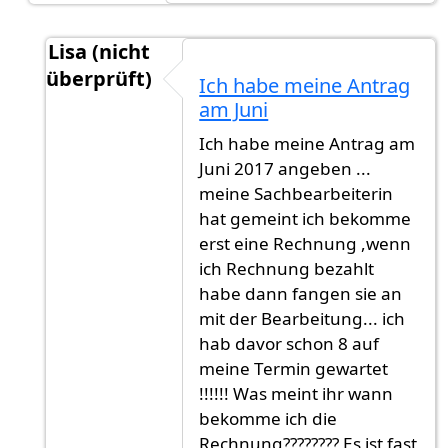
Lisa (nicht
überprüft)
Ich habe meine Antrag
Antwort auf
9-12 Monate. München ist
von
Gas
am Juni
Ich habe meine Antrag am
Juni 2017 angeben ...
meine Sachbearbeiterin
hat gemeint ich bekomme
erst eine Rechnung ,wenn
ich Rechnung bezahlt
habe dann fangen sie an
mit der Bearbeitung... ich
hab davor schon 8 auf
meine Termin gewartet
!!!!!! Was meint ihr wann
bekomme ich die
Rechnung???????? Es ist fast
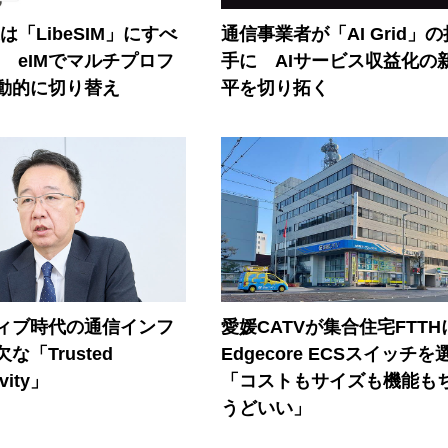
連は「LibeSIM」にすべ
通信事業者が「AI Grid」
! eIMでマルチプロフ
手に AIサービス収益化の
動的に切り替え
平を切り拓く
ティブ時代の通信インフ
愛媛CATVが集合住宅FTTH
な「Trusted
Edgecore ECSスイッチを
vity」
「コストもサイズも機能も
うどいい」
#####
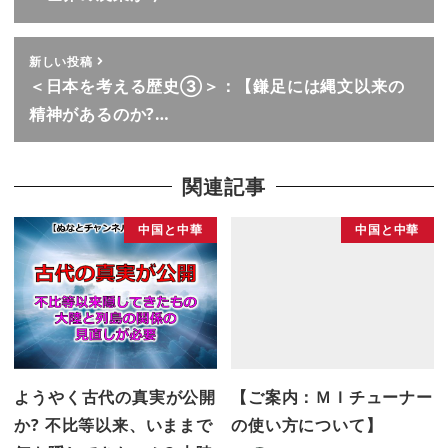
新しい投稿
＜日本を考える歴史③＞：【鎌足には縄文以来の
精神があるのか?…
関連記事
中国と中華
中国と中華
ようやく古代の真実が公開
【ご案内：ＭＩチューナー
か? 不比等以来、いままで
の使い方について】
#####
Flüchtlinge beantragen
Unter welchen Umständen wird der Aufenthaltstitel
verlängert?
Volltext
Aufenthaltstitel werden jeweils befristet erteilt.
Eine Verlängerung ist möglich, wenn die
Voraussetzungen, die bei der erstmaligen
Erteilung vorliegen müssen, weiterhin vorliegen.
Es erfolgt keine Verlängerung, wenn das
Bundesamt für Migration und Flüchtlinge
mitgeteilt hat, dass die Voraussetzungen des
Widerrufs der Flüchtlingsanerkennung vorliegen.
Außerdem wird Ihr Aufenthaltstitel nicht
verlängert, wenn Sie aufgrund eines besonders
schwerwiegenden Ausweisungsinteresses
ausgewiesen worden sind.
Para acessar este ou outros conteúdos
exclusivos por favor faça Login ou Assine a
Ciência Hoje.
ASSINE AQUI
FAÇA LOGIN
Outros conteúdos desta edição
#####
Everything above from the line with "exclusivos por favor faça Login ou Assine a" to the line with "Outros conteúdos desta edição", both included, must be repeated exactly, and nothing outside that range.

**Response to the task:**
exclusivos por favor faça Login ou Assine a
Ciência Hoje.
ASSINE AQUI
FAÇA LOGIN
Outros conteúdos desta edição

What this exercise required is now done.